The Court further noted that the obligation to remove the information may also exist even if the information is lawful. Again, the Court did not describe those situations in which lawful information would be required to be removed. Significantly, the Court opined that without search engine operators such as Google, the details of an individual’s private life would not have been readily available. Yet, the Court of Justice appears to provide an exception for public officials. The Court specifically opined it had to balance the nature of the information in question against the public’s interest in having the information and “the role played by the data subject in public life.”
Opposite Spectrums
While the decision seems to be a victory for proponents of an individual’s privacy, it may be short lived. The Court leaves the decision of whether the links should be removed with the search engine operator, i.e., Google. Specifically, the Court held that it was the responsibility of the search engine operator to decide the merits of each request as to what subject matter should be removed.
In response to the ruling, Google announced that it will consider requests by individuals protected by EU privacy laws requesting the company to remove certain links associated with their names, including information deemed to be "irrelevant, outdated, or otherwise inappropriate." In a May 31, 2014, article, Reuters reported that, after putting up an online form in the early hours of Friday, Google received 12,000 requests across Europe, sometimes averaging 20 per minute, by late in the day, putting a strain on the company as it is forced to review individual requests on a case-by-case basis. Individuals whose requests are denied will no doubt find a way to contest Google's unilateral decision-making process where it acts as both judge and jury.
The Court of Justice’s decision has highlighted the fact that the United States and the European Union are on opposite spectrums when dealing with privacy rights. In the United States, free speech and the “right to know” may, to a certain extent, trump an individual’s right to privacy, and a patchwork quilt of statutes defines personally identifiable information (PII) relatively narrowly. At the other end of the spectrum, the European Union considers privacy a fundamental right, and PII is defined to include all information identifiable to a person – a very broad concept.
If the United States were to adopt the European Union’s view on privacy rights and allow individuals to control the flow of information that is disseminated to the public, it could potentially impact the right to free speech. Rather than being neutral, purveyors of information – search engine operators such as Google, Bing and even Facebook – would be required to act as judge and jury as to what information is disseminated to the public about a certain individual. Essentially, they would be required to decide what speech to publish. In addition to determining what content to leave in the search results, Google and other U.S search engine operators would likewise be inundated with an enormous amount of requests from individuals, adding to the cost and time already spent in content removal.

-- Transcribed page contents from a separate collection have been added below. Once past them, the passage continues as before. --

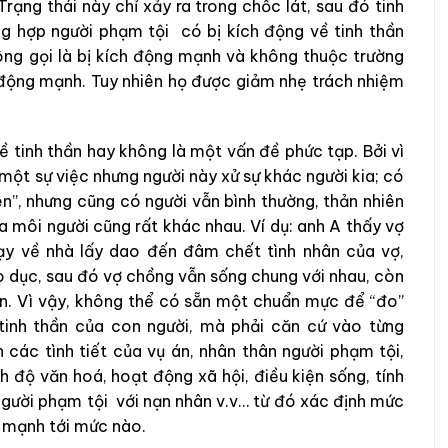
Trạng thái này chỉ xảy ra trong chốc lát, sau đó tinh
ờng hợp người phạm tội có bị kích động về tinh thần
ông gọi là bị kích động mạnh và không thuộc trường
ch động mạnh. Tuy nhiên họ được giảm nhẹ trách nhiệm
 tinh thần hay không là một vấn đề phức tạp. Bởi vì
một sự việc nhưng người này xử sự khác người kia; có
lên”, nhưng cũng có người vẫn bình thường, thản nhiên
a môi người cũng rất khác nhau. Ví dụ: anh A thấy vợ
hạy về nhà lấy dao đến đâm chết tình nhân của vợ,
áo dục, sau đó vợ chồng vẫn sống chung với nhau, còn
ôn. Vì vậy, không thể có sẵn một chuẩn mực để “đo”
tinh thần của con người, mà phải căn cứ vào từng
các tình tiết của vụ án, nhân thân người phạm tội,
nh độ văn hoá, hoạt động xã hội, điều kiện sống, tính
 người phạm tội với nạn nhân v.v… từ đó xác định mức
, mạnh tới mức nào.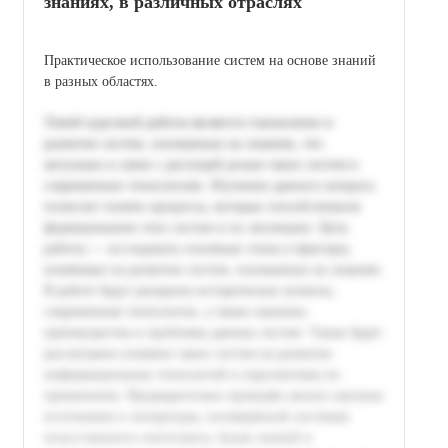
знаниях, в различных отраслях
Практическое использование систем на основе знаний
в разных областях.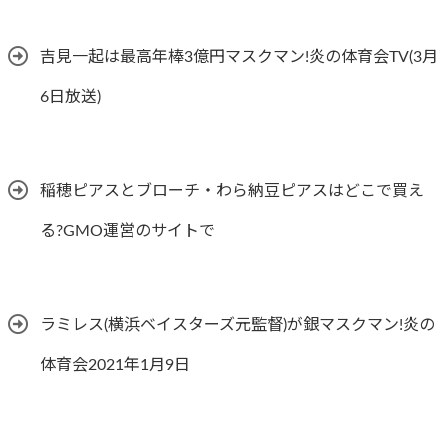
吉見一起は最高年棒3億円マスクマン!炎の体育会TV(3月
6日放送)
稲穂ピアスとブローチ・わら納豆ピアスはどこで買え
る?GMO運営のサイトで
ラミレス(横浜ベイスターズ元監督)が銀マスクマン!炎の
体育会2021年1月9日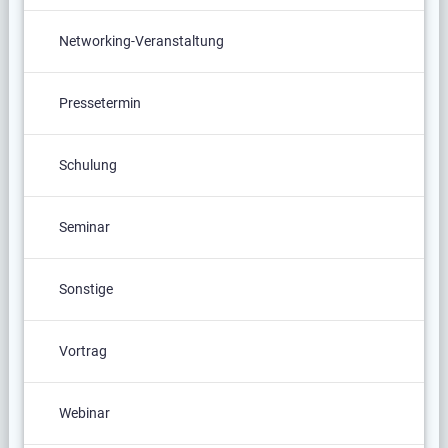
Networking-Veranstaltung
Pressetermin
Schulung
Seminar
Sonstige
Vortrag
Webinar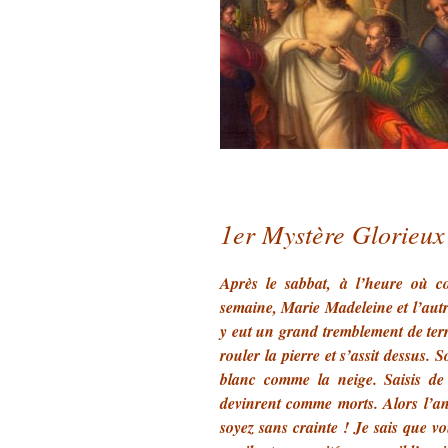
1er Mystère Glorieux
Après le sabbat, à l’heure où c
semaine, Marie Madeleine et l’autre
y eut un grand tremblement de terr
rouler la pierre et s’assit dessus. 
blanc comme la neige. Saisis de 
devinrent comme morts. Alors l’an
soyez sans crainte ! Je sais que vou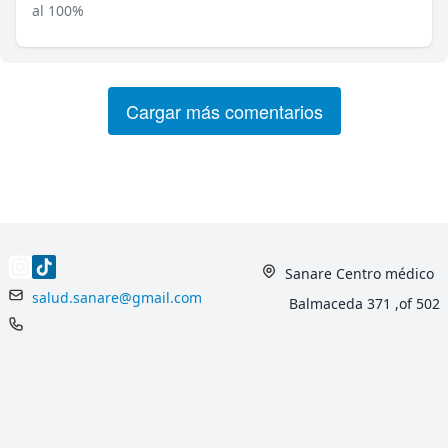
al 100%
Cargar más comentarios
Sanare Centro médico
salud.sanare@gmail.com
Balmaceda 371 ,of 502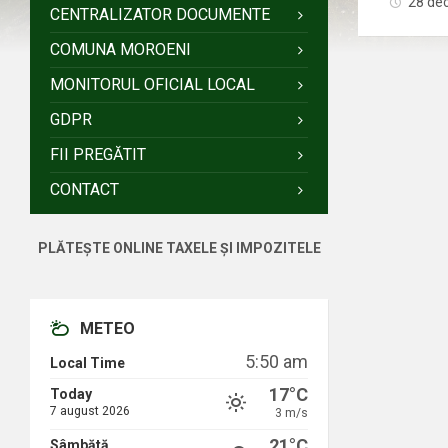
28 de
CENTRALIZATOR DOCUMENTE
COMUNA MOROENI
MONITORUL OFICIAL LOCAL
GDPR
FII PREGĂTIT
CONTACT
PLĂTEȘTE ONLINE TAXELE ȘI IMPOZITELE
METEO
5:50 am
Local Time
17°C
Today
7 august 2026
3 m/s
21°C
Sâmbătă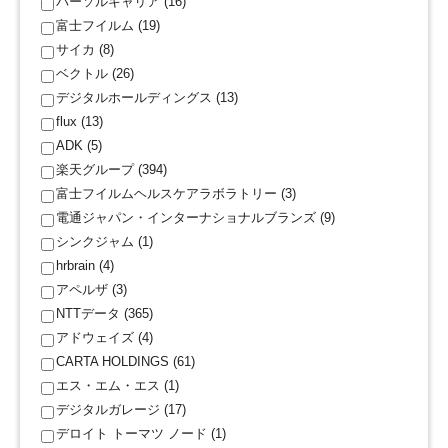
パーソルキャリア (16)
富士フイルム (19)
サイカ (8)
ベクトル (26)
デジタルホールディングス (13)
flux (13)
ADK (5)
楽天グループ (394)
富士フイルムヘルスケアラボラトリー (3)
電通ジャパン・インターナショナルブランズ (9)
シンクジャム (1)
hrbrain (4)
アペルザ (3)
NTTデータ (365)
アドウェイズ (4)
CARTA HOLDINGS (61)
エス・エム・エス (1)
デジタルガレージ (17)
デロイト トーマツ ノード (1)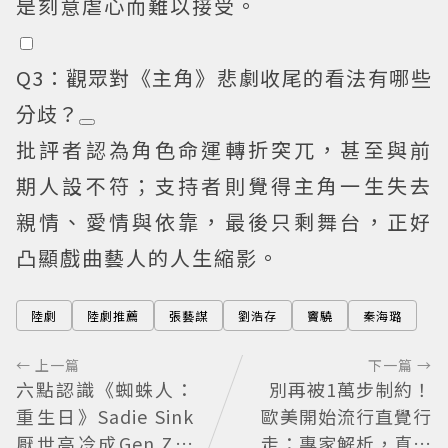
是刻意虐心而難以接受。
Q3：觀眾對《主角》悲劇收尾的看法有哪些
分歧？
批評者認為角色命運轉折突兀，甚至與前
期人設不符；支持者則覺得主角一生失去
親情、愛情與依靠，最後只剩舞台，正好
凸顯戲曲藝人的人生縮影。
陸劇
陸劇推薦
張藝謀
劉浩存
竇驍
秦海璐
← 上一篇
下一篇 →
六點認識《蜘蛛人：
別再被1萬步制約！
重生日》Sadie Sink
歐美開始流行直覺行
厭世高冷成Gen Z新
走：專家解析，真正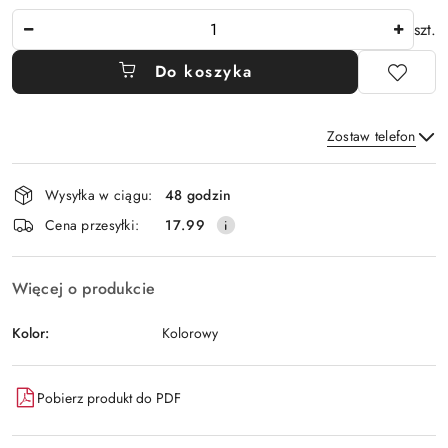
Ilość
szt.
Do koszyka
Zostaw telefon
Dostępność
Wysyłka w ciągu:
48 godzin
i
Wyślij
Cena przesyłki:
17.99
dostawa
Więcej o produkcie
Kolor:
Kolorowy
Pobierz produkt do PDF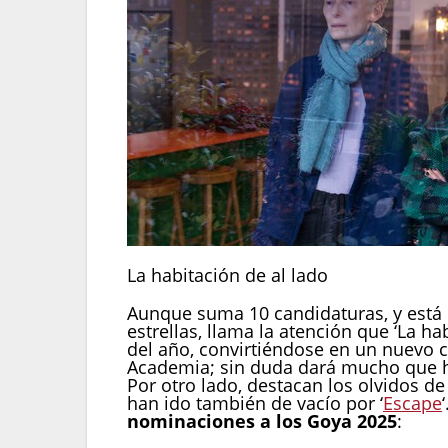
La habitación de al lado
Aunque suma 10 candidaturas, y está e
estrellas, llama la atención que ‘La h
del año, convirtiéndose en un nuevo c
Academia; sin duda dará mucho que ha
Por otro lado, destacan los olvidos d
han ido también de vacío por ‘
Escape
nominaciones a los Goya 2025
: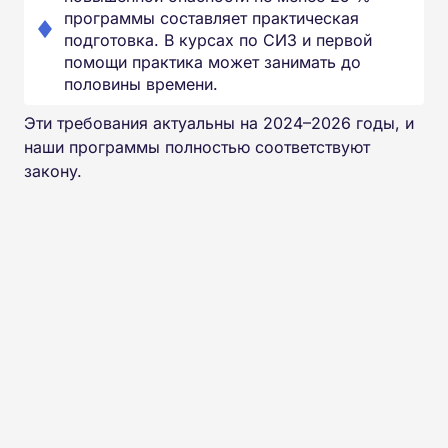
программы составляет практическая
подготовка. В курсах по СИЗ и первой
помощи практика может занимать до
половины времени.
Эти требования актуальны на 2024–2026 годы, и
наши программы полностью соответствуют
закону.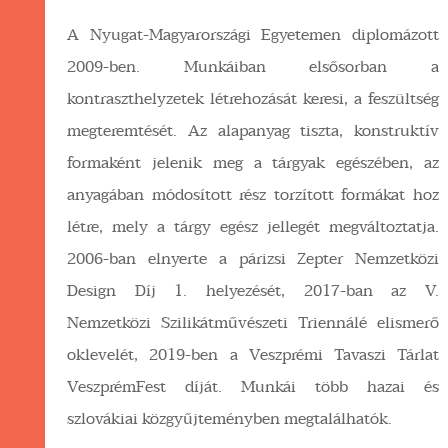
A Nyugat-Magyarországi Egyetemen diplomázott
2009-ben. Munkáiban elsősorban a
kontraszthelyzetek létrehozását keresi, a feszültség
megteremtését. Az alapanyag tiszta, konstruktív
formaként jelenik meg a tárgyak egészében, az
anyagában módosított rész torzított formákat hoz
létre, mely a tárgy egész jellegét megváltoztatja.
2006-ban elnyerte a párizsi Zepter Nemzetközi
Design Díj 1. helyezését, 2017-ban az V.
Nemzetközi Szilikátművészeti Triennálé elismerő
oklevelét, 2019-ben a Veszprémi Tavaszi Tárlat
VeszprémFest díját. Munkái több hazai és
szlovákiai közgyűjteményben megtalálhatók.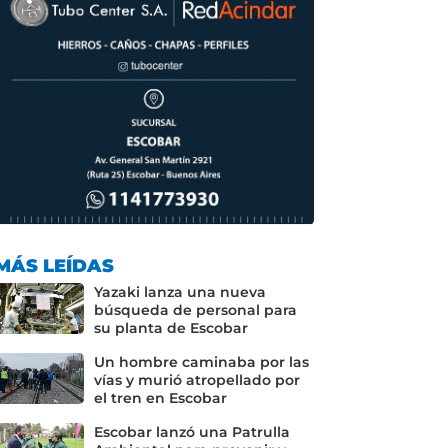
MÁS LEÍDAS
Yazaki lanza una nueva
búsqueda de personal para
su planta de Escobar
Un hombre caminaba por las
vías y murió atropellado por
el tren en Escobar
Escobar lanzó una Patrulla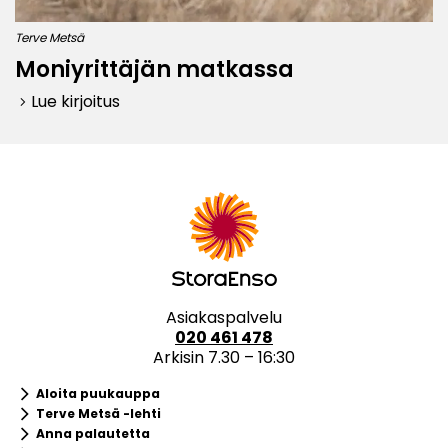
Terve Metsä
Moniyrittäjän matkassa
Lue kirjoitus
keyboard_arrow_right
Asiakaspalvelu
020 461 478
Arkisin 7.30 – 16:30
keyboard_arrow_right
Aloita puukauppa
keyboard_arrow_right
Terve Metsä -lehti
keyboard_arrow_right
Anna palautetta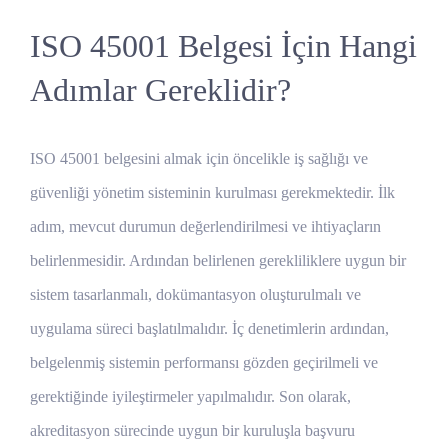
ISO 45001 Belgesi İçin Hangi
Adımlar Gereklidir?
ISO 45001 belgesini almak için öncelikle iş sağlığı ve
güvenliği yönetim sisteminin kurulması gerekmektedir. İlk
adım, mevcut durumun değerlendirilmesi ve ihtiyaçların
belirlenmesidir. Ardından belirlenen gerekliliklere uygun bir
sistem tasarlanmalı, dokümantasyon oluşturulmalı ve
uygulama süreci başlatılmalıdır. İç denetimlerin ardından,
belgelenmiş sistemin performansı gözden geçirilmeli ve
gerektiğinde iyileştirmeler yapılmalıdır. Son olarak,
akreditasyon sürecinde uygun bir kuruluşla başvuru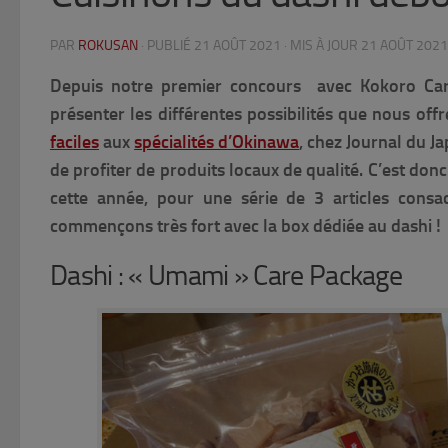
PAR
ROKUSAN
· PUBLIÉ
21 AOÛT 2021
· MIS À JOUR
21 AOÛT 2021
Depuis notre premier concours avec Kokoro Ca
présenter les différentes possibilités que nous offr
faciles
aux
spécialités d’Okinawa
, chez Journal du 
de profiter de produits locaux de qualité. C’est do
cette année, pour une série de 3 articles con
commençons très fort avec la box dédiée au dashi !
Dashi : « Umami » Care Package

Based on the Court of Justice’s decision, we are left with the question of which approach is best – the right to be forgotten or the right to know? With proponents and opponents on both sides, the answer is not clear. The Court of Justice’s decision does nothing short of highlight the divide between U.S. and EU views on privacy. However, one answer that is clear is that unless the Court of Justice more narrowly defines the right, the dissemination of information available on the Internet could become much more restricted.
While the implications of the Court’s ruling are unclear, what is clear is that businesses must have appropriate policies and procedures in place now to address data retention and destruction. These policies and procedures will help businesses meet their contractual and legal requirements.